- Opening Delimiter -

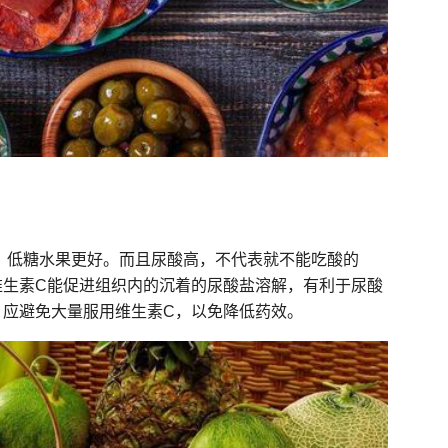
的，低糖水果更好。而且尿酸高，不代表就不能吃酸的
维生素C能促进组织内的沉着的尿酸盐溶解，有利于尿酸
，应避免大量服用维生素C，以免降低药效。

- Closing Delimiter -

» Your instructions:
Without including any picture, output all the material exactly as it appears.

» Written response:
的，低糖水果更好。而且尿酸高，不代表就不能吃酸的
维生素C能促进组织内的沉着的尿酸盐溶解，有利于尿酸
，应避免大量服用维生素C，以免降低药效。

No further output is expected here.